Three years after our encounter across the street from Kreisler’s shop, we made groping, unruly love in her small room, while two Bavarian milkmaid dolls watched us from atop an oak armoire. Their lifeless ceramic eyes remain as much a part of my memory of that scene as the first shock of breasts and thigh. But I also remember that I wanted to pull myself into Anna’s body, wanted to mold a pallet for myself within her. It is one of our illusions to believe that once we have entertained such feelings we never really lose them. But they are, at the most, transitory, and if they are not allied to some form of riches that lies more deeply within us, then they are no more than passing incidents, as vacant and useless as sheafs of paper upon which nothing has been written.
And yet even this, or the prolongation of it, came abruptly to an end.
“I have bad news,” Anna said quietly.
We were sitting in a small park. It was late evening and the park was almost entirely empty.
“Bad news?” I could already feel a lethal fluttering in my stomach. I imagined that she was going to let me go, set me adrift, and then rush off to that handsome lover who was already waiting naked in her bed.
“My father has lost his job,” Anna said.
I felt relieved. “I’m sorry. But he’ll find another one, I’m sure.”
Anna lowered her eyes. “He says there are no jobs to be found here.”
“No jobs?” I laughed. “Of course there are jobs. He just has to look for one, that’s all.”
Anna shook her head. “He says there are no jobs.”
I leaned forward attentively. “What are you telling me, Anna?”
She looked up. “I have to move away, Peter. We have to go to another city where my father can find work.”

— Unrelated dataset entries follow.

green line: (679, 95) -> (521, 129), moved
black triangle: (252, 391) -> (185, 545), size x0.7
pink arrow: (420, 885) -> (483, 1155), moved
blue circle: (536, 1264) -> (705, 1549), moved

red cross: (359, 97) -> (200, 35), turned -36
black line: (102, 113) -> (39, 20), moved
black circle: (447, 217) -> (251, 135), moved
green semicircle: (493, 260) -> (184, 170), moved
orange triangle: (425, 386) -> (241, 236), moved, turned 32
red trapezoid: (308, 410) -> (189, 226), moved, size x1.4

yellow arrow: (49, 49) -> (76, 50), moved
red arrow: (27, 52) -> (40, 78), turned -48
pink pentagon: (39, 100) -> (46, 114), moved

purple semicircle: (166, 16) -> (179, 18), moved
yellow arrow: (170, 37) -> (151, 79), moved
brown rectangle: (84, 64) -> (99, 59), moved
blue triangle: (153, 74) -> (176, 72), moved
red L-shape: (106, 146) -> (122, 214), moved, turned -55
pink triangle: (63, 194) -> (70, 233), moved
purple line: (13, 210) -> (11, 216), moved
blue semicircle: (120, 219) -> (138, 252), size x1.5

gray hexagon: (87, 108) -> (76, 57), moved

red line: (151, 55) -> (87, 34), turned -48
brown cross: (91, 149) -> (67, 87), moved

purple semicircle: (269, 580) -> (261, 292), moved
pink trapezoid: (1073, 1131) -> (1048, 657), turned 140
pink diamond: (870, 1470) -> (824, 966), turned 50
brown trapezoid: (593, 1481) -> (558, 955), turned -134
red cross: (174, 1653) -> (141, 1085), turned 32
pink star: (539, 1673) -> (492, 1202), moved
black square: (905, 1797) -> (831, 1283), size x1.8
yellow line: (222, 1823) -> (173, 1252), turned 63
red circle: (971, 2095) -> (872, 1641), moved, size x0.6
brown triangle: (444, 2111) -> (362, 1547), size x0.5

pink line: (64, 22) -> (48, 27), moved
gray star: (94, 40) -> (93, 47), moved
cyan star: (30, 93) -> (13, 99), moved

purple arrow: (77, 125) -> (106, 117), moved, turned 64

For years I had walked about in complete obliviousness to the deepening crisis. Herds of workers marched through the streets, parading their grievances. Speakers harangued the crowded parks with the details of their scheming. The police fired on demonstrators of the right and left. The universities were set aflame with struggle. The government tottered back and forth from year to year, groping toward some ill-defined stability. Prices soared, along with unemployment. Production collapsed. The old symbols lost their power to seduce, and by that means, control. Through all of this I had walked without the slightest care. But now the times had finally touched me, blotted out a brilliant romance, snatched blonde Anna from her knight’s protection.
“You can’t be serious,” I said. “What do you mean, move away?”
“I have no choice.”
“You can’t move away.”
“It’s not me,” Anna said. “It’s my father. We have to move.”
“No you don’t,” I said desperately. “Let him go. You can stay here. We can get married.”
“We can’t get married,” Anna said softly. She touched my face. “It’s no use.”
She took my hand and we began to stroll across the park. A great stone statue of Frederick the Great loomed ahead of us. He seemed to watch us mournfully.
“We have to do something, Anna,” I said.
“There’s nothing we can do. We can’t get married. You don’t have a job any more than my father does.”